Kinetics and multiple rate states of CO oxidation on Pt I. Model development and multiplicity analysis

Abstract

This first of a two-part study focuses on the kinetics and rate multiplicity features of CO oxidation on Pt. The objective is to formulate models that predict the kinetics and rate multiplicity features observed by experimentalists over a wide range of catalyst temperature, gas composition, and total pressure. It is demonstrated that the commonly used three-step sequence (model I), consisting of reversible CO adsorption, dissociative oxygen adsorption, and a Langmuir reaction step, capably predicts multiplicity features observed under UHV conditions, such as the shape of the multiplicity region (bifurcation map) in the catalyst temperature-CO pressure plane. A method is presented in which parameter space is divided into regions in which different shapes of temperature-CO pressure bifurcation maps are encountered. This scheme provides a useful means of checking if a model can predict the qualitative multiplicity features, and of bounding parameter values based on the shape of the bifurcation map. It is shown that model I cannot predict the correct CO reaction order in the limits of low and high CO pressure, or the apparent activation energy in the CO inhibition regime. Thus, prediction of the multiplicity features alone is insufficient. Four new kinetic models built upon the model I framework are developed and analyzed. Model II contains three additional steps involving molecularly adsorbed oxygen and reaction steps between gas phase CO and adsorbed oxygen species.
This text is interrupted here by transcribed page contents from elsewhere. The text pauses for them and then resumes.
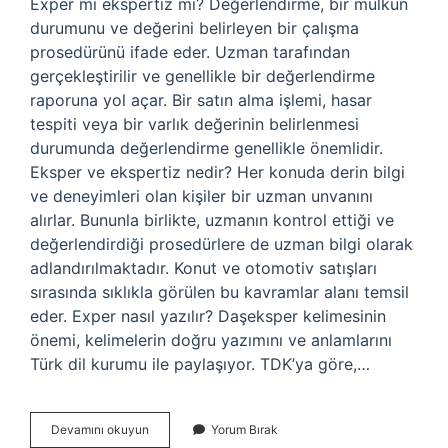
Exper mi ekspertiz mi? Değerlendirme, bir mülkün
durumunu ve değerini belirleyen bir çalışma
prosedürünü ifade eder. Uzman tarafından
gerçekleştirilir ve genellikle bir değerlendirme
raporuna yol açar. Bir satın alma işlemi, hasar
tespiti veya bir varlık değerinin belirlenmesi
durumunda değerlendirme genellikle önemlidir.
Eksper ve ekspertiz nedir? Her konuda derin bilgi
ve deneyimleri olan kişiler bir uzman unvanını
alırlar. Bununla birlikte, uzmanın kontrol ettiği ve
değerlendirdiği prosedürlere de uzman bilgi olarak
adlandırılmaktadır. Konut ve otomotiv satışları
sırasında sıklıkla görülen bu kavramlar alanı temsil
eder. Exper nasıl yazılır? Daşeksper kelimesinin
önemi, kelimelerin doğru yazımını ve anlamlarını
Türk dil kurumu ile paylaşıyor. TDK’ya göre,…
Ekspertiz
Devamını okuyun
Yorum Bırak
Mi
Oxygen may adsorb by a direct dissociative route or by a two-step molecular precursor route. Model III consists of the three model I steps, the three model II molecular oxygen steps, and an oxygen site exclusion feature. Model IV incorporates site exclusion for CO and oxygen into the three model I steps. Model V has a structure similar to model II, the main difference being that oxygen adsorption proceeds only by an equilibrated molecular adsorption step and irreversible dissociation. Our analyses show that the three steps involving molecular oxygen (models II, III, and V) or CO site exclusion (model IV) remedy the incorrect model I predictions in the CO inhibition regime. Moreover, the Eley-Rideal type reactions (models II and V) or oxygen site exclusion (models II and IV) remedy the incorrect model I predictions of the CO reaction order for the oxygen covered surface. Bifurcation map constructions also demonstrated at each model can predict the correct qualitative multiplicity features.